Pentagon press secretary George Little told POLITICO, “The secretary’s public comments on these matters have been clear and consistent over time. He’s affirmed the U.S. commitment to the security of Israel and has also said that the Iranians cannot be allowed to have a nuclear weapon.”

In his speech to AIPAC, Panetta tried hard to win the audience’s trust, describing himself as a “lifelong friend of Israel” and recounting stories of saying Jewish prayers with Sen. Chuck Schumer (D-N.Y.) when they shared a Washington home. Panetta, who met with Netanyahu on Monday, also went out of his way to describe his chumminess with Israeli officials.

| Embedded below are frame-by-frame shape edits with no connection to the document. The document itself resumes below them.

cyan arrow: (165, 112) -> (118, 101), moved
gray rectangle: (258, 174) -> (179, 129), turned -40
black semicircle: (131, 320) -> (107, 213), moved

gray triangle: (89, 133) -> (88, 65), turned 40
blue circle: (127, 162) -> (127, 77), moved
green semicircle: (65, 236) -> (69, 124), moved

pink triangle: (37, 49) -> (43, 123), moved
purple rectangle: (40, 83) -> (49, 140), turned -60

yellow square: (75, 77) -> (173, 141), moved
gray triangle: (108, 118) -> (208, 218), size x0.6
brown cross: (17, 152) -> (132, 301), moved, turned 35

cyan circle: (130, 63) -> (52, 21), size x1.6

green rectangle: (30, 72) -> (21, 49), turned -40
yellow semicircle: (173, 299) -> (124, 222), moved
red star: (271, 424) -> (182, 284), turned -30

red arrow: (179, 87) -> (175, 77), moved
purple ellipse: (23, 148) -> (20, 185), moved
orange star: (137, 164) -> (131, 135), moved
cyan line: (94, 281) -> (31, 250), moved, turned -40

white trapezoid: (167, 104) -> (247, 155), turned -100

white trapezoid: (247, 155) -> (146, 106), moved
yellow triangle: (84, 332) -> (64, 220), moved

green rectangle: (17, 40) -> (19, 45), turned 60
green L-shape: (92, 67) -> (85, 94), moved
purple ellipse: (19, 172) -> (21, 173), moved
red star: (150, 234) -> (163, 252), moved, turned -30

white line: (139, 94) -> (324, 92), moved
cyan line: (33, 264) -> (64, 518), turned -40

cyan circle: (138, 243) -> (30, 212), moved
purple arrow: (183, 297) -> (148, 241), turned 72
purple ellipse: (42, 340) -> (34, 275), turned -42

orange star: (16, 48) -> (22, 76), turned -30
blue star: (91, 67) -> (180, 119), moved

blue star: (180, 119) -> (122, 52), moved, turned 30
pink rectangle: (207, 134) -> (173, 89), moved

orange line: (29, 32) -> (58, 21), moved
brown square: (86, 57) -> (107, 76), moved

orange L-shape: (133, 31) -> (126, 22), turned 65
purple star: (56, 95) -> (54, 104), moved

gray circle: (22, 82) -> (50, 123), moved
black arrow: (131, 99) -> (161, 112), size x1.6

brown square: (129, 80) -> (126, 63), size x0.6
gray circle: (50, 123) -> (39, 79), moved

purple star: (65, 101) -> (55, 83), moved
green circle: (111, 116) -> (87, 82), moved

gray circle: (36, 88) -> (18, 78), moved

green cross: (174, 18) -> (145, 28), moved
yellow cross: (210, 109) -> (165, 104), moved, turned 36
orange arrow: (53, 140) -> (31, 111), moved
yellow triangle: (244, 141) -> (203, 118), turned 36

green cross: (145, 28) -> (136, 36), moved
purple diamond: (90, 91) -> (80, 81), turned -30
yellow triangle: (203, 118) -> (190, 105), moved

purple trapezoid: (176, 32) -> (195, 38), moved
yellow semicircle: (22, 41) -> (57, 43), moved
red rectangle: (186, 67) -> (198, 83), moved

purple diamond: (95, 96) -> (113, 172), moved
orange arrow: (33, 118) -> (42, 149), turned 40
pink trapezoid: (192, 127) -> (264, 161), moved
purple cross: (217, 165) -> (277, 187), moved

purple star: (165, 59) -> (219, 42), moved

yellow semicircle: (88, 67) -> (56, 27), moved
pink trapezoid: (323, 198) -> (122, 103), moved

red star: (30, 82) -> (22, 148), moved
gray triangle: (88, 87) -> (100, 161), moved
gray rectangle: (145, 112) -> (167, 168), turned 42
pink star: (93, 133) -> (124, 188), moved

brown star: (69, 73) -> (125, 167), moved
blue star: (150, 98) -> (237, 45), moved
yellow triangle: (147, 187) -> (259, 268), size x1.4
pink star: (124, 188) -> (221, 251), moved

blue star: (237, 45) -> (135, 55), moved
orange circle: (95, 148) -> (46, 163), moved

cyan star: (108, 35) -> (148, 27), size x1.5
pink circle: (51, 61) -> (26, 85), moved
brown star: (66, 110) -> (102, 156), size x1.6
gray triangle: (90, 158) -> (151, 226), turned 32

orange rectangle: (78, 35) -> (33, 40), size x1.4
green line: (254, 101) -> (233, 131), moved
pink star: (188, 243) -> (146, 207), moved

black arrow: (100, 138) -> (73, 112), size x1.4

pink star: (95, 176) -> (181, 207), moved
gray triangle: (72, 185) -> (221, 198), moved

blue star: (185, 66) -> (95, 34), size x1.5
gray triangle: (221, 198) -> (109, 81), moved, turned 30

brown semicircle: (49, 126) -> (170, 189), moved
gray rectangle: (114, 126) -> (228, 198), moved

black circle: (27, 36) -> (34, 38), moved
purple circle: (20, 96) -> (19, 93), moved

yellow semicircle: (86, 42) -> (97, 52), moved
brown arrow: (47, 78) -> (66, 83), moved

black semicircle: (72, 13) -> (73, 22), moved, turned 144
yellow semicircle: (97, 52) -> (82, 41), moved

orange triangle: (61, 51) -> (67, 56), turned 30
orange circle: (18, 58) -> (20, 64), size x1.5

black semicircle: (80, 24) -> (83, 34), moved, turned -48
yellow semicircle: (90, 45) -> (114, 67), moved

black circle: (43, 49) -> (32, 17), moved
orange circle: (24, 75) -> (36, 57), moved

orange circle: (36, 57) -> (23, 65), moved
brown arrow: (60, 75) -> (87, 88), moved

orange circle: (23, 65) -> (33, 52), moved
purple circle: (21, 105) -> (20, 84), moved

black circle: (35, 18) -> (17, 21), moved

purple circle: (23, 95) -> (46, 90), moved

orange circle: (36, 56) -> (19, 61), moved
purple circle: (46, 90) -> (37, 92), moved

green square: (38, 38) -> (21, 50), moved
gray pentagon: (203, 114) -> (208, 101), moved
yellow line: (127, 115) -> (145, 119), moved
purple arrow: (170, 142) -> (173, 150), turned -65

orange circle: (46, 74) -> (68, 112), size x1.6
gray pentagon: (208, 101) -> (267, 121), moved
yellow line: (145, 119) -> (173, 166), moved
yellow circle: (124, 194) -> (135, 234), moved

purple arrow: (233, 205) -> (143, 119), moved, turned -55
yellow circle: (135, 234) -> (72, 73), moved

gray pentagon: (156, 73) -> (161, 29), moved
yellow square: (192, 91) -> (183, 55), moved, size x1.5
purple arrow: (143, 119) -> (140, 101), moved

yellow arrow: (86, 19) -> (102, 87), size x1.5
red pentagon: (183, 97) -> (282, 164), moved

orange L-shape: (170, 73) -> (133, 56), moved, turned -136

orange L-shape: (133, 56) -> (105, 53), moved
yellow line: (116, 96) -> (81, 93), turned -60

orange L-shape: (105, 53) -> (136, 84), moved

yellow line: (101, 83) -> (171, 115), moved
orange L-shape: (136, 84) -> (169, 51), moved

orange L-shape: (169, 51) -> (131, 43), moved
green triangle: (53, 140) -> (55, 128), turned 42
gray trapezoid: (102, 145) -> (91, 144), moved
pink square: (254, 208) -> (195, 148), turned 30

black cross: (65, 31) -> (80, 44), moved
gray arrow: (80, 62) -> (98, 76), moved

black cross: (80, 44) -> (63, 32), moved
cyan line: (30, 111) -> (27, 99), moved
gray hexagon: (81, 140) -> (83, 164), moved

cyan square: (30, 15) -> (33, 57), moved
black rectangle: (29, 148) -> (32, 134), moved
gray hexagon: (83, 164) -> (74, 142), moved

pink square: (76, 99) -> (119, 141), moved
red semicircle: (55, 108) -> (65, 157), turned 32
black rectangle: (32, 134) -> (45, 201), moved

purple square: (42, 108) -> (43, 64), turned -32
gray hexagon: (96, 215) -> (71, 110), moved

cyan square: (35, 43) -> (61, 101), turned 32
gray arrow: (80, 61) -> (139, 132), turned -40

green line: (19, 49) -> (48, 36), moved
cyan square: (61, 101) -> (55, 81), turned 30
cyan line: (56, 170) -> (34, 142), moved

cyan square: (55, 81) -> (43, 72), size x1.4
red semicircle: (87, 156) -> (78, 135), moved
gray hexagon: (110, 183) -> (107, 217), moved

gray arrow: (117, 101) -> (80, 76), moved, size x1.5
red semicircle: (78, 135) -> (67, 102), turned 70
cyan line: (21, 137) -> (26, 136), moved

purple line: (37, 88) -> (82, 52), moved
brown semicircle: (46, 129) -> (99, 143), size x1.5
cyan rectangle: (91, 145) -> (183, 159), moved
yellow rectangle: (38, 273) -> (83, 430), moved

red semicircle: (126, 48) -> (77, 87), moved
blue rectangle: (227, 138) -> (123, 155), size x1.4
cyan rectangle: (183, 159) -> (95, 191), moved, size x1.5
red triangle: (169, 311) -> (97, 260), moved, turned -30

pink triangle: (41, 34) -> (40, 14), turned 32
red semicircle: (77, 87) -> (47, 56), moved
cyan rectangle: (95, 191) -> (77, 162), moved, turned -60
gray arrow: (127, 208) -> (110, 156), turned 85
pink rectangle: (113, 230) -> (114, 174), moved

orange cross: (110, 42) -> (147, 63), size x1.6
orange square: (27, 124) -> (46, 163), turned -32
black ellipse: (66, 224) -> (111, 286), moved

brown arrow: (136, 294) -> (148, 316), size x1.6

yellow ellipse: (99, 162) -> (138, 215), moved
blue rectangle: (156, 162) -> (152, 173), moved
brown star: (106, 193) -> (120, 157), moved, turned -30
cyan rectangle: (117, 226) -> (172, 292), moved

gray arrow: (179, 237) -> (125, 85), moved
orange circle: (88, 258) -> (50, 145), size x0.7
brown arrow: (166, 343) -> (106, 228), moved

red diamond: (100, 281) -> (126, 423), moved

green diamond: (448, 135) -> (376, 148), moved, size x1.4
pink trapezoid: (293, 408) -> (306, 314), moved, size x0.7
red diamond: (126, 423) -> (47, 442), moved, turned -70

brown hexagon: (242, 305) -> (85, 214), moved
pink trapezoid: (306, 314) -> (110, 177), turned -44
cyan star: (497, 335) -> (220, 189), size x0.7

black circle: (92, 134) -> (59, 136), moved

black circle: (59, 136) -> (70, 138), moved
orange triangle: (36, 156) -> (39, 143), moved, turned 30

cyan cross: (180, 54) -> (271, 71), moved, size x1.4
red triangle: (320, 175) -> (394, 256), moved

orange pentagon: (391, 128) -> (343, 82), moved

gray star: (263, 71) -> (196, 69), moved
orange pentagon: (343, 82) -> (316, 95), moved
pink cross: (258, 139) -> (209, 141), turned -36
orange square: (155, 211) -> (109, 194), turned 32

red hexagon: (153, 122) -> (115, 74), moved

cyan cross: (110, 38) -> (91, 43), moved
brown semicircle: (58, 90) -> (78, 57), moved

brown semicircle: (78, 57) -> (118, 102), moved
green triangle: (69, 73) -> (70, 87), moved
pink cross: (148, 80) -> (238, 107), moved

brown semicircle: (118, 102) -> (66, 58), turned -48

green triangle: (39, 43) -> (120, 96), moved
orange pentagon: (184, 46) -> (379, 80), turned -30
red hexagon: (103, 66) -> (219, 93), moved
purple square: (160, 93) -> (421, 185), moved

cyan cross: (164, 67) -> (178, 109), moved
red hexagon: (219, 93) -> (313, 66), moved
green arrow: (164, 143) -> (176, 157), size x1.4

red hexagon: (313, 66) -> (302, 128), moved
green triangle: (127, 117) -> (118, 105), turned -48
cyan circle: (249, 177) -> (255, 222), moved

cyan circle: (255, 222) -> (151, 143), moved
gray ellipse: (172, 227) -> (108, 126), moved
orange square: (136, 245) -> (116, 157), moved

“I can tell you, after our operation to get [Osama] bin Laden, the first congratulations I got were from my buddies in Mossad,” Panetta said.

He emphasized his close relationship with Israeli Defense Minister Ehud Barak even as he acknowledged some disagreements. “There is no minister of defense that I have met with more regularly or consulted more often,” Panetta said. “We talk. We argue. We eat. We are family,” he said to laughter from the crowd.